- **Task statement**:
Transcribe all the entries word for word, but omit the images.

*** Source information ***

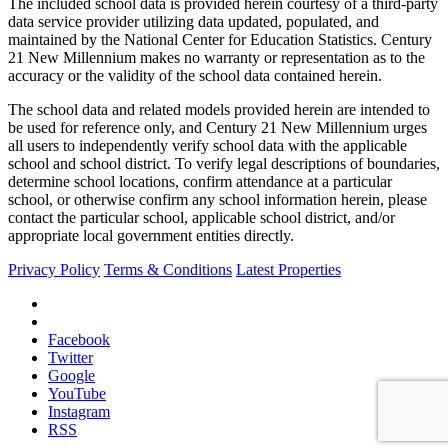
The included school data is provided herein courtesy of a third-party
data service provider utilizing data updated, populated, and
maintained by the National Center for Education Statistics. Century
21 New Millennium makes no warranty or representation as to the
accuracy or the validity of the school data contained herein.
The school data and related models provided herein are intended to
be used for reference only, and Century 21 New Millennium urges
all users to independently verify school data with the applicable
school and school district. To verify legal descriptions of boundaries,
determine school locations, confirm attendance at a particular
school, or otherwise confirm any school information herein, please
contact the particular school, applicable school district, and/or
appropriate local government entities directly.
Privacy Policy
Terms & Conditions
Latest Properties
Facebook
Twitter
Google
YouTube
Instagram
RSS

*** End of Source information ***

- **Task result**:
The included school data is provided herein courtesy of a third-party
data service provider utilizing data updated, populated, and
maintained by the National Center for Education Statistics. Century
21 New Millennium makes no warranty or representation as to the
accuracy or the validity of the school data contained herein.
The school data and related models provided herein are intended to
be used for reference only, and Century 21 New Millennium urges
all users to independently verify school data with the applicable
school and school district. To verify legal descriptions of boundaries,
determine school locations, confirm attendance at a particular
school, or otherwise confirm any school information herein, please
contact the particular school, applicable school district, and/or
appropriate local government entities directly.
Privacy Policy
Terms & Conditions
Latest Properties
Facebook
Twitter
Google
YouTube
Instagram
RSS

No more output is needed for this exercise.